## RECORDS PROVIDED
#####
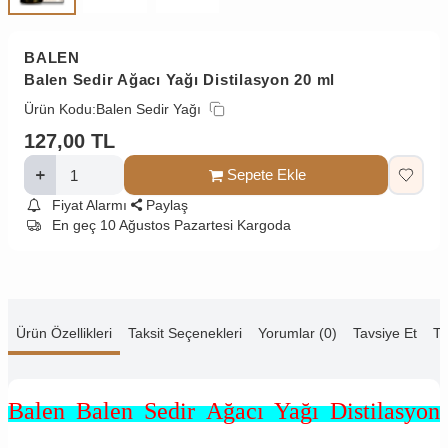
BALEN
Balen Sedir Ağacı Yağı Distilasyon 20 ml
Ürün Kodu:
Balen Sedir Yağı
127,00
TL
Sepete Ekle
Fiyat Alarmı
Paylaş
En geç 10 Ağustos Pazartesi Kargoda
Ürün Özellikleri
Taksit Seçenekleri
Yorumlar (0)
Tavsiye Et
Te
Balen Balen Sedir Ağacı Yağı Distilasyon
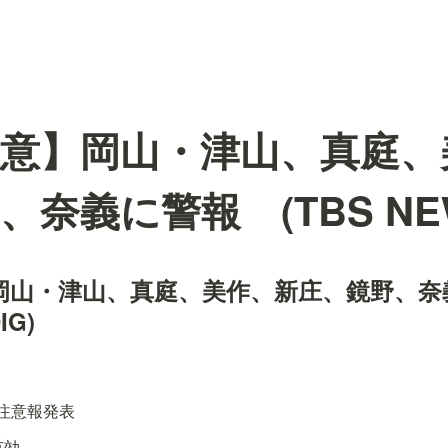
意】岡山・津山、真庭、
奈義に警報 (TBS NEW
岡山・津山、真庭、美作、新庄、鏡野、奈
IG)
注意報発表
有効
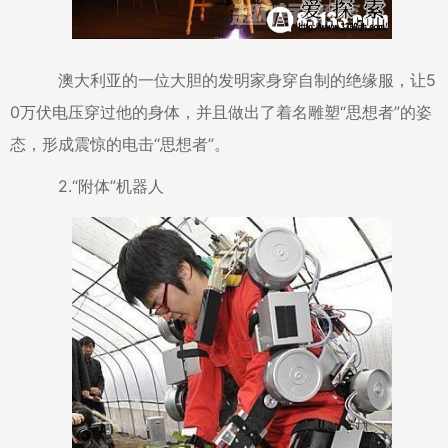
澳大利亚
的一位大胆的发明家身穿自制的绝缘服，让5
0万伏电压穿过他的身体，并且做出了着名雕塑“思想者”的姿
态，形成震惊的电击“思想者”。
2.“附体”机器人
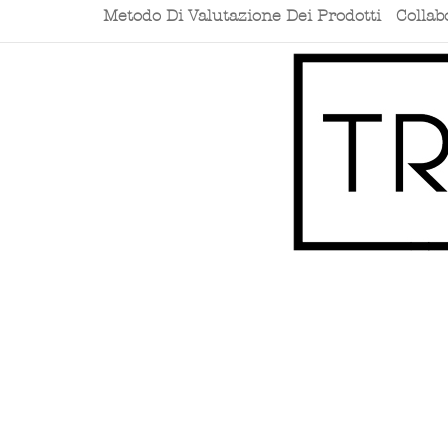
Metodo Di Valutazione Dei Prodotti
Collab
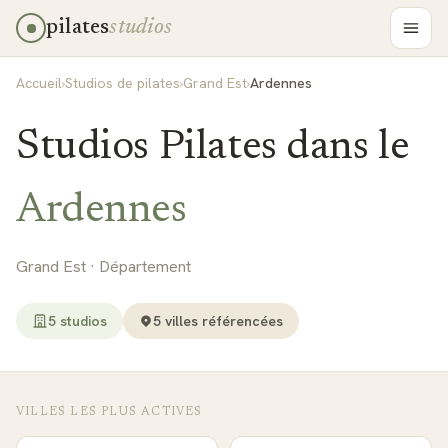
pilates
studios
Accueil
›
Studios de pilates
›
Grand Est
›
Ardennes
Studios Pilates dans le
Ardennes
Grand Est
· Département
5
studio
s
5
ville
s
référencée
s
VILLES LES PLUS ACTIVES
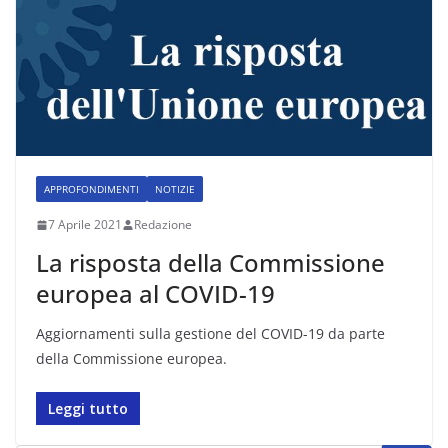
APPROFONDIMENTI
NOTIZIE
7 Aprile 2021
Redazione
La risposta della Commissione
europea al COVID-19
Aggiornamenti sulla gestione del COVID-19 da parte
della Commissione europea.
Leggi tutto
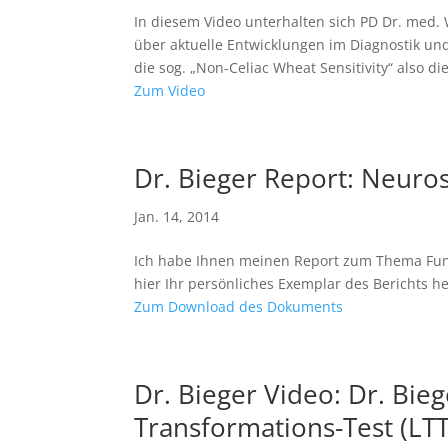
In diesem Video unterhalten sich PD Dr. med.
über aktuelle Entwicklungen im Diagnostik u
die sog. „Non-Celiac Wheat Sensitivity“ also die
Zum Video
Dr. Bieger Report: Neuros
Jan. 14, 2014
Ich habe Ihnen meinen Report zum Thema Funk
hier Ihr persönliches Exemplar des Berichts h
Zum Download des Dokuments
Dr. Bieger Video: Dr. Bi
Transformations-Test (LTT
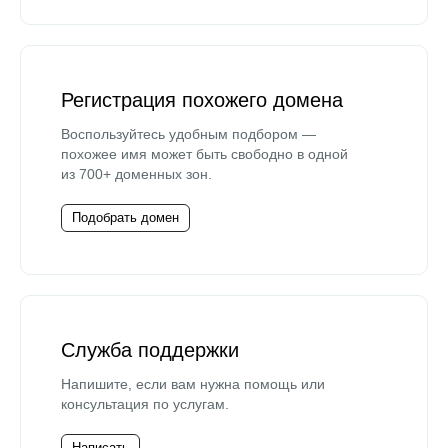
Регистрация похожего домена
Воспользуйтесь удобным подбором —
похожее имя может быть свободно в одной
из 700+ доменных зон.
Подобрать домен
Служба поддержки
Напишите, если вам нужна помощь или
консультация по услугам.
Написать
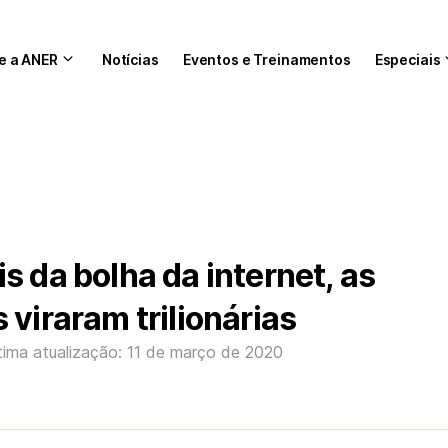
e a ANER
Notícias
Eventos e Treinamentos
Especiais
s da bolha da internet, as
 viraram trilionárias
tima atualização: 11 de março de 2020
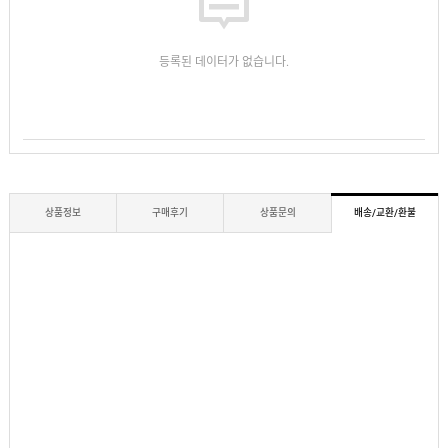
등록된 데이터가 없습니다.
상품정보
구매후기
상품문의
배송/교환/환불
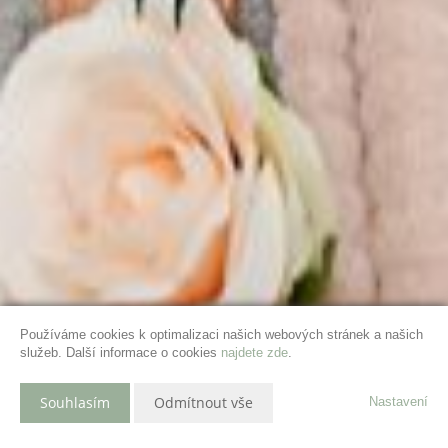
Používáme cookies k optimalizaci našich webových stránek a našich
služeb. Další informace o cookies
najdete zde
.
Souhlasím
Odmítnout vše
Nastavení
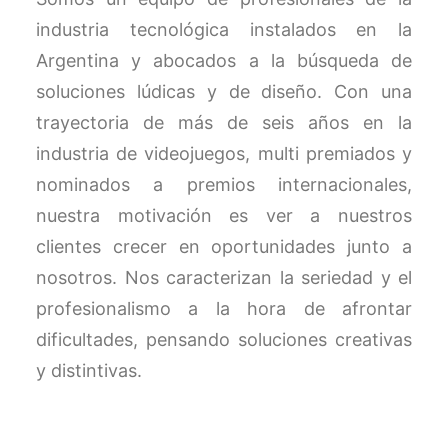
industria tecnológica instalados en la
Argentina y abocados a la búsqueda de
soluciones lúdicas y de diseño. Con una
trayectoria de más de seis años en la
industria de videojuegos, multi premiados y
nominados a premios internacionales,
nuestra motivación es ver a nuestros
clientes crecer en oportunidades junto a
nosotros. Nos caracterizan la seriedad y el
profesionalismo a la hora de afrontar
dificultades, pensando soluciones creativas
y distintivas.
#####
## ABOUT THIS TASK
Wherever the string "cookies" appears in the entries above, return the line it appears on.

## EXERCISE RESULT
Používáme cookies k optimalizaci našich webových stránek a našich
služeb. Další informace o cookies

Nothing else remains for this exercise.